Our CSAP is developed for all communities, residential, commercial, retail, industrial, urban, rural, open spaces, diverse communities and any mix or combination of the above. This recognizing that no neighbourhood is defined by single use. The program is sized for ‘neighbourhood’s’ within jurisdictions because of the magnitude of the undertaking, but the methodology is transferable and repeatable and incorporates the principles of overlap by design, where economies of scale can be realized; cause and effect measured. Mitigating crime displacement for example, easy to say, but extremely hard to deliver. Jurisdictions have defined borders, offenders do not.
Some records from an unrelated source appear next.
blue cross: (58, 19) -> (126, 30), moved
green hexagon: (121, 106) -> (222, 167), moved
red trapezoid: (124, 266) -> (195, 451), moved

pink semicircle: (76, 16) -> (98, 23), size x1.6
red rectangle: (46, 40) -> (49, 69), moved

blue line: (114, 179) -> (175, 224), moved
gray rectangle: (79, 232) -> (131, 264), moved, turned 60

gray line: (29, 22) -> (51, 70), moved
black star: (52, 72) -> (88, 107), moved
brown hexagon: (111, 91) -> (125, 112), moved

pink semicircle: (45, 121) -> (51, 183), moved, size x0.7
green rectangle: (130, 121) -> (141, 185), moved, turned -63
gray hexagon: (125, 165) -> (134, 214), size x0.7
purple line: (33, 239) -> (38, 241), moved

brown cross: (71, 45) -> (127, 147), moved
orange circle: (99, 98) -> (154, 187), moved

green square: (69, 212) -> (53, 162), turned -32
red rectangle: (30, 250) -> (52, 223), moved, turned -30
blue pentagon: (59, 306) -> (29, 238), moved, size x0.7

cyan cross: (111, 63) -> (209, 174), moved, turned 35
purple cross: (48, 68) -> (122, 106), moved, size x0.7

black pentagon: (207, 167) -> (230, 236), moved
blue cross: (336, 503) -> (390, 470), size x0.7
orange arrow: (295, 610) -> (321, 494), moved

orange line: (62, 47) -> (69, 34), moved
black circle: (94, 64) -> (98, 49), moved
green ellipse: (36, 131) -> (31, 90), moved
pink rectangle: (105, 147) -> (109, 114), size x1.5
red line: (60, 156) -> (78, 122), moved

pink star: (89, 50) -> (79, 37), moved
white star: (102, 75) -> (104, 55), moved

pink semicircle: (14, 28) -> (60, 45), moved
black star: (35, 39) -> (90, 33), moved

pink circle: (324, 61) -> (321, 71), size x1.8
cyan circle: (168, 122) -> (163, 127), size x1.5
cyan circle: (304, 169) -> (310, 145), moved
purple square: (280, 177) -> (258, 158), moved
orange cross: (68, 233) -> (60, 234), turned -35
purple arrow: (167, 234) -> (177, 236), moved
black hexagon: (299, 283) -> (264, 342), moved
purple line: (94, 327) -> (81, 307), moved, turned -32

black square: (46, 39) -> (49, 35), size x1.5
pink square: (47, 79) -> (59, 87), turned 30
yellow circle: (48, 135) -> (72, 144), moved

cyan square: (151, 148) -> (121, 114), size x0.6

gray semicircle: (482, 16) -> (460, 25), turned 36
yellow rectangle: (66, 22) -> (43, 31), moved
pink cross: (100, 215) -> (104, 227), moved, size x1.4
Our CSAP addresses community crime: on street crime, all visible crime including drug related crime, alcohol related crime, violent crime, property crimes, crimes against the person.  It seeks to impact on hidden or behind closed doors crime, by providing guidance to positively impact on visible manifestations of, and criminality risk factors by placing emphasis on the timely delivery of protective factors.

Because of our experiential and empirical pedigree, supported by an academic and theoretical understanding of the subject, we can home in on approaches that may on balance be detrimental to positive community safety outcomes. For example, how harm reduction programs such as safe drug consumption sites, and needle distribution programs, can have unintended crime increasing consequences. How temporary homeless encampments can become crime and nuisance incident hubs.

The CSAP is a product based on proven effective approaches.  Its component parts has been successfully delivered in numerous communities both in the United Kingdom, Europe and in BC Canada. I mentioned these earlier under CSAP in Action. In each of the delivered projects partners were willing partners working together to a shared success outcome.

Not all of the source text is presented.